阅读说明：本技术 一种线路检测系统及检测方法、捣固车 (Circuit detection system and method and tamping vehicle ) 是由 *** 赵雪玉 卫明 于 2020-06-15 设计创作，主要内容包括：一种线路检测系统及检测方法、捣固车,系统包括：相对位置测量装置,以及,与所述相对位置测量装置相连的偏差检测装置；所述相对位置测量装置包括设置于车辆的第一检测位置的第一测量装置以及设置于车辆的第二检测位置的第二测量装置；通过所述第一测量装置和所述第二测量装置的配合测量车辆的第二检测位置与车辆的第一检测位置之间的相对位置；第一检测位置比第二检测位置先作业；偏差检测装置根据所述车辆的第二检测位置与车辆的第一检测位置之间的相对位置以及预先设置的所述第二检测位置的基准检测所述第二检测位置是否存在偏差。采用本申请中的方案,以作业后的第一检测位置作为基准点来计算未作业的第二检测位置的线路偏差,检测结果准确。(A line detection system, a detection method and a tamping car are provided, the system comprises: the device comprises a relative position measuring device and a deviation detecting device connected with the relative position measuring device; the relative position measuring device comprises a first measuring device arranged at a first detection position of the vehicle and a second measuring device arranged at a second detection position of the vehicle; measuring a relative position between a second detected position of the vehicle and a first detected position of the vehicle by cooperation of the first measuring device and the second measuring device; the first detection position operates earlier than the second detection position; the deviation detecting device detects whether there is a deviation in the second detection position based on a relative position between the second detection position of the vehicle and the first detection position of the vehicle and a reference of the second detection position set in advance.
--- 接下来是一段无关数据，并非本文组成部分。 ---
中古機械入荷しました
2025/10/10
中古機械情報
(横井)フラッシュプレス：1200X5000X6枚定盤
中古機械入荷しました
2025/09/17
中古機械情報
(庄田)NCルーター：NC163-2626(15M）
By adopting the scheme in the application, the line deviation of the second detection position which is not operated is calculated by taking the first detection position after operation as a reference point, and the detection result is accurate.)

1. A line detection system, comprising: the device comprises a relative position measuring device and a deviation detecting device connected with the relative position measuring device; the relative position measuring device comprises a first measuring device arranged at a first detection position of the vehicle and a second measuring device arranged at a second detection position of the vehicle;

the relative position measuring device is used for measuring the relative position between the second detection position of the vehicle and the first detection position of the vehicle through the cooperation of the first measuring device and the second measuring device; the first detection position operates earlier than the second detection position;

the deviation detection device is used for detecting whether the second detection position has deviation according to the relative position between the second detection position of the vehicle and the first detection position of the vehicle and the preset reference of the second detection position.

2. The system of claim 1,

the first detection position is positioned on a first measuring rod in the vertical direction;

the second detection position is positioned on a second measuring rod in the vertical direction;

the first measuring rod and the second measuring rod are both connected with a vehicle, and the second measuring rod is movably connected in the vertical direction.

3. The system of claim 1,

the first detection position is positioned on a first cross beam in the horizontal direction;

the second detection position is positioned on a second cross beam in the horizontal direction;

the first cross beam and the second cross beam are both fixedly connected with the vehicle in the horizontal direction and are parallel to the axle direction.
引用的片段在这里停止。